== Exercise directions ==
Please retype the records that appear below, exactly and in full.

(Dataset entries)
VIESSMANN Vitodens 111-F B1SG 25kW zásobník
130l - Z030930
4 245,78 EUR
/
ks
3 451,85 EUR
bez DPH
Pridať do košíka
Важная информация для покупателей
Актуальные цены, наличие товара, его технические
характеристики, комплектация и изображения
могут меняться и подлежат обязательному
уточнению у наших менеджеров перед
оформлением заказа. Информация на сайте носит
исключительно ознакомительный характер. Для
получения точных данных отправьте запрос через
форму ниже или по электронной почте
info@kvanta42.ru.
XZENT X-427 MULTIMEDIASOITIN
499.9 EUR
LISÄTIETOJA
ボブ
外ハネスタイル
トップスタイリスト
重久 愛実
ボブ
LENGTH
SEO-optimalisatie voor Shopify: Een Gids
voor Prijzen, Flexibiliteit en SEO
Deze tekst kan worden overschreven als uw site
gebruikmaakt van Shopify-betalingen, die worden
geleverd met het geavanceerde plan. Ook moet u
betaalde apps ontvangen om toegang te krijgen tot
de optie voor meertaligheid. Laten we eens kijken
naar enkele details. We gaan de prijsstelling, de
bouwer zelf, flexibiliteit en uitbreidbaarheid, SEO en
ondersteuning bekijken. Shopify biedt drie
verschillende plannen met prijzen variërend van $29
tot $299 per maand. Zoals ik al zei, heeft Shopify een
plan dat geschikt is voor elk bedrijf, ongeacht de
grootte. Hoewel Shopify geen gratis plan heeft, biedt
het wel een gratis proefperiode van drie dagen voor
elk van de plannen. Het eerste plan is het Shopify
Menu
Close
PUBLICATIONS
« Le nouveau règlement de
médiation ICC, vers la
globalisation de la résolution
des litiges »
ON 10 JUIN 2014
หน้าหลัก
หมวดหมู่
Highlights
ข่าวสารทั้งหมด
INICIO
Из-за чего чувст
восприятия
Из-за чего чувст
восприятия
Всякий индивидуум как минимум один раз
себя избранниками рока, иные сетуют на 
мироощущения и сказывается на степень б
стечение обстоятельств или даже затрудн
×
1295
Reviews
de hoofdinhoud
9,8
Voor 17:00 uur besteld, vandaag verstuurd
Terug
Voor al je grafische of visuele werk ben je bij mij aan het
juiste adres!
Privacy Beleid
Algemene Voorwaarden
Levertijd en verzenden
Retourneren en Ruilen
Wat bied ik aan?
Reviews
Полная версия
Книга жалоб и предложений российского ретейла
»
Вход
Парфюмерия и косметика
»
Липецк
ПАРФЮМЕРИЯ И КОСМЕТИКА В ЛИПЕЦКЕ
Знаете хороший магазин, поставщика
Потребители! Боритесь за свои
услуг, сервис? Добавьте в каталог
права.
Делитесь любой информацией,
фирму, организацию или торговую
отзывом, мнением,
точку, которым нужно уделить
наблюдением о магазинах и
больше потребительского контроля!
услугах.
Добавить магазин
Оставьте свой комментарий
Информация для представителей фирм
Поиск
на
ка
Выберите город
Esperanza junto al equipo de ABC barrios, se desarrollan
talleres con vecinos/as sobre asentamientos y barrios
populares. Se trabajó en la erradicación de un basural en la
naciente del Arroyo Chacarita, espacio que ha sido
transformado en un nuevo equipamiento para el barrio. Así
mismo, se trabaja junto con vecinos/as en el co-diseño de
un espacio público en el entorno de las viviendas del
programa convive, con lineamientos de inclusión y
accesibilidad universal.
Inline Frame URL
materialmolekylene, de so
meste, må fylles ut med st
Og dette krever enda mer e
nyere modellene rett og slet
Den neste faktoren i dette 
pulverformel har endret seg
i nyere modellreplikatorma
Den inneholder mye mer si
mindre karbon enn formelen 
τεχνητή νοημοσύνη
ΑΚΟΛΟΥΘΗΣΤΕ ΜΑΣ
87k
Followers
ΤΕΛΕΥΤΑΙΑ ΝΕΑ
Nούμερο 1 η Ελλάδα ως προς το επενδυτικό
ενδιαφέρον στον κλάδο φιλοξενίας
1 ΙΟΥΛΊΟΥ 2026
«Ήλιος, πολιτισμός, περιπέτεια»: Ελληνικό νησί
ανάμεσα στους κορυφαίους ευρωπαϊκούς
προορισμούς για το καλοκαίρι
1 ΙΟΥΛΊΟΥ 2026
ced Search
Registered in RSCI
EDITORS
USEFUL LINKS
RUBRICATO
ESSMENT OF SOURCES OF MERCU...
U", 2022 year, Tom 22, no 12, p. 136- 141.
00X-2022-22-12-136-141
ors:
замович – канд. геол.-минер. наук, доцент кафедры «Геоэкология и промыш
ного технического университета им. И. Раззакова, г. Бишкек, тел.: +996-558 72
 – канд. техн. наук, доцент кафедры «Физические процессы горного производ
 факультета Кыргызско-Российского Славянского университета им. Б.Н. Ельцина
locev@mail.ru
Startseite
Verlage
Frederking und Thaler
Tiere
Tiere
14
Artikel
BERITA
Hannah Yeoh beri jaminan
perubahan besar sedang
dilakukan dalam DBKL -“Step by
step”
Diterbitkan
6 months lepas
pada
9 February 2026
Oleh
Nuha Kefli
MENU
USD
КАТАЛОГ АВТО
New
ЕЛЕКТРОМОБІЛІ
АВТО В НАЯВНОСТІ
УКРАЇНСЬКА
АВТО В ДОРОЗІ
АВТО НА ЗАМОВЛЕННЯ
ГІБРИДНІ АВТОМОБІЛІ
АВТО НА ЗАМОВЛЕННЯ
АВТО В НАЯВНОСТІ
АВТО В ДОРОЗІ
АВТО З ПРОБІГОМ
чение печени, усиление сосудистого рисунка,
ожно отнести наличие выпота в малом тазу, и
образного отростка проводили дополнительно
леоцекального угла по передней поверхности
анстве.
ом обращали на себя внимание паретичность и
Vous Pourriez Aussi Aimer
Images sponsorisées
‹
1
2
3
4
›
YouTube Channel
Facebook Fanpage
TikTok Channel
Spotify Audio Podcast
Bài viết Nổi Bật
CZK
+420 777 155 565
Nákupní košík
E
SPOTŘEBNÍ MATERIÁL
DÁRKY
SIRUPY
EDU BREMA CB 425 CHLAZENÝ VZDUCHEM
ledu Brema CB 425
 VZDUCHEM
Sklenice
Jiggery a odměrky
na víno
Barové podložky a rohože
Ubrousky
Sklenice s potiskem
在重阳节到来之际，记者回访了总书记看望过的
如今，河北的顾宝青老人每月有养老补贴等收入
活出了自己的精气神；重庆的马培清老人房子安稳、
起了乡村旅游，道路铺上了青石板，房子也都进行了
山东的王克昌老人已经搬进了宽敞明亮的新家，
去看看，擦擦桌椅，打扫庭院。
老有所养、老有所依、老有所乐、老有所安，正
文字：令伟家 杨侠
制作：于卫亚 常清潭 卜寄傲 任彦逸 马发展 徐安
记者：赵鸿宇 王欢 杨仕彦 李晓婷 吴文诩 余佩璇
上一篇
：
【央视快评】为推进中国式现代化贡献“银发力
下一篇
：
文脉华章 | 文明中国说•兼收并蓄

== Solution for this problem ==
VIESSMANN Vitodens 111-F B1SG 25kW zásobník
130l - Z030930
4 245,78 EUR
/
ks
3 451,85 EUR
bez DPH
Pridať do košíka
Важная информация для покупателей
Актуальные цены, наличие товара, его технические
характеристики, комплектация и изображения
могут меняться и подлежат обязательному
уточнению у наших менеджеров перед
оформлением заказа. Информация на сайте носит
исключительно ознакомительный характер. Для
получения точных данных отправьте запрос через
форму ниже или по электронной почте
info@kvanta42.ru.
XZENT X-427 MULTIMEDIASOITIN
499.9 EUR
LISÄTIETOJA
ボブ
外ハネスタイル
トップスタイリスト
重久 愛実
ボブ
LENGTH
SEO-optimalisatie voor Shopify: Een Gids
voor Prijzen, Flexibiliteit en SEO
Deze tekst kan worden overschreven als uw site
gebruikmaakt van Shopify-betalingen, die worden
geleverd met het geavanceerde plan. Ook moet u
betaalde apps ontvangen om toegang te krijgen tot
de optie voor meertaligheid. Laten we eens kijken
naar enkele details. We gaan de prijsstelling, de
bouwer zelf, flexibiliteit en uitbreidbaarheid, SEO en
ondersteuning bekijken. Shopify biedt drie
verschillende plannen met prijzen variërend van $29
tot $299 per maand. Zoals ik al zei, heeft Shopify een
plan dat geschikt is voor elk bedrijf, ongeacht de
grootte. Hoewel Shopify geen gratis plan heeft, biedt
het wel een gratis proefperiode van drie dagen voor
elk van de plannen. Het eerste plan is het Shopify
Menu
Close
PUBLICATIONS
« Le nouveau règlement de
médiation ICC, vers la
globalisation de la résolution
des litiges »
ON 10 JUIN 2014
หน้าหลัก
หมวดหมู่
Highlights
ข่าวสารทั้งหมด
INICIO
Из-за чего чувст
восприятия
Из-за чего чувст
восприятия
Всякий индивидуум как минимум один раз
себя избранниками рока, иные сетуют на 
мироощущения и сказывается на степень б
стечение обстоятельств или даже затрудн
×
1295
Reviews
de hoofdinhoud
9,8
Voor 17:00 uur besteld, vandaag verstuurd
Terug
Voor al je grafische of visuele werk ben je bij mij aan het
juiste adres!
Privacy Beleid
Algemene Voorwaarden
Levertijd en verzenden
Retourneren en Ruilen
Wat bied ik aan?
Reviews
Полная версия
Книга жалоб и предложений российского ретейла
»
Вход
Парфюмерия и косметика
»
Липецк
ПАРФЮМЕРИЯ И КОСМЕТИКА В ЛИПЕЦКЕ
Знаете хороший магазин, поставщика
Потребители! Боритесь за свои
услуг, сервис? Добавьте в каталог
права.
Делитесь любой информацией,
фирму, организацию или торговую
отзывом, мнением,
точку, которым нужно уделить
наблюдением о магазинах и
больше потребительского контроля!
услугах.
Добавить магазин
Оставьте свой комментарий
Информация для представителей фирм
Поиск
на
ка
Выберите город
Esperanza junto al equipo de ABC barrios, se desarrollan
talleres con vecinos/as sobre asentamientos y barrios
populares. Se trabajó en la erradicación de un basural en la
naciente del Arroyo Chacarita, espacio que ha sido
transformado en un nuevo equipamiento para el barrio. Así
mismo, se trabaja junto con vecinos/as en el co-diseño de
un espacio público en el entorno de las viviendas del
programa convive, con lineamientos de inclusión y
accesibilidad universal.
Inline Frame URL
materialmolekylene, de so
meste, må fylles ut med st
Og dette krever enda mer e
nyere modellene rett og slet
Den neste faktoren i dette 
pulverformel har endret seg
i nyere modellreplikatorma
Den inneholder mye mer si
mindre karbon enn formelen 
τεχνητή νοημοσύνη
ΑΚΟΛΟΥΘΗΣΤΕ ΜΑΣ
87k
Followers
ΤΕΛΕΥΤΑΙΑ ΝΕΑ
Nούμερο 1 η Ελλάδα ως προς το επενδυτικό
ενδιαφέρον στον κλάδο φιλοξενίας
1 ΙΟΥΛΊΟΥ 2026
«Ήλιος, πολιτισμός, περιπέτεια»: Ελληνικό νησί
ανάμεσα στους κορυφαίους ευρωπαϊκούς
προορισμούς για το καλοκαίρι
1 ΙΟΥΛΊΟΥ 2026
ced Search
Registered in RSCI
EDITORS
USEFUL LINKS
RUBRICATO
ESSMENT OF SOURCES OF MERCU...
U", 2022 year, Tom 22, no 12, p. 136- 141.
00X-2022-22-12-136-141
ors:
замович – канд. геол.-минер. наук, доцент кафедры «Геоэкология и промыш
ного технического университета им. И. Раззакова, г. Бишкек, тел.: +996-558 72
 – канд. техн. наук, доцент кафедры «Физические процессы горного производ
 факультета Кыргызско-Российского Славянского университета им. Б.Н. Ельцина
locev@mail.ru
Startseite
Verlage
Frederking und Thaler
Tiere
Tiere
14
Artikel
BERITA
Hannah Yeoh beri jaminan
perubahan besar sedang
dilakukan dalam DBKL -“Step by
step”
Diterbitkan
6 months lepas
pada
9 February 2026
Oleh
Nuha Kefli
MENU
USD
КАТАЛОГ АВТО
New
ЕЛЕКТРОМОБІЛІ
АВТО В НАЯВНОСТІ
УКРАЇНСЬКА
АВТО В ДОРОЗІ
АВТО НА ЗАМОВЛЕННЯ
ГІБРИДНІ АВТОМОБІЛІ
АВТО НА ЗАМОВЛЕННЯ
АВТО В НАЯВНОСТІ
АВТО В ДОРОЗІ
АВТО З ПРОБІГОМ
чение печени, усиление сосудистого рисунка,
ожно отнести наличие выпота в малом тазу, и
образного отростка проводили дополнительно
леоцекального угла по передней поверхности
анстве.
ом обращали на себя внимание паретичность и
Vous Pourriez Aussi Aimer
Images sponsorisées
‹
1
2
3
4
›
YouTube Channel
Facebook Fanpage
TikTok Channel
Spotify Audio Podcast
Bài viết Nổi Bật
CZK
+420 777 155 565
Nákupní košík
E
SPOTŘEBNÍ MATERIÁL
DÁRKY
SIRUPY
EDU BREMA CB 425 CHLAZENÝ VZDUCHEM
ledu Brema CB 425
 VZDUCHEM
Sklenice
Jiggery a odměrky
na víno
Barové podložky a rohože
Ubrousky
Sklenice s potiskem
在重阳节到来之际，记者回访了总书记看望过的
如今，河北的顾宝青老人每月有养老补贴等收入
活出了自己的精气神；重庆的马培清老人房子安稳、
起了乡村旅游，道路铺上了青石板，房子也都进行了
山东的王克昌老人已经搬进了宽敞明亮的新家，
去看看，擦擦桌椅，打扫庭院。
老有所养、老有所依、老有所乐、老有所安，正
文字：令伟家 杨侠
制作：于卫亚 常清潭 卜寄傲 任彦逸 马发展 徐安
记者：赵鸿宇 王欢 杨仕彦 李晓婷 吴文诩 余佩璇
上一篇
：
【央视快评】为推进中国式现代化贡献“银发力
下一篇
：
文脉华章 | 文明中国说•兼收并蓄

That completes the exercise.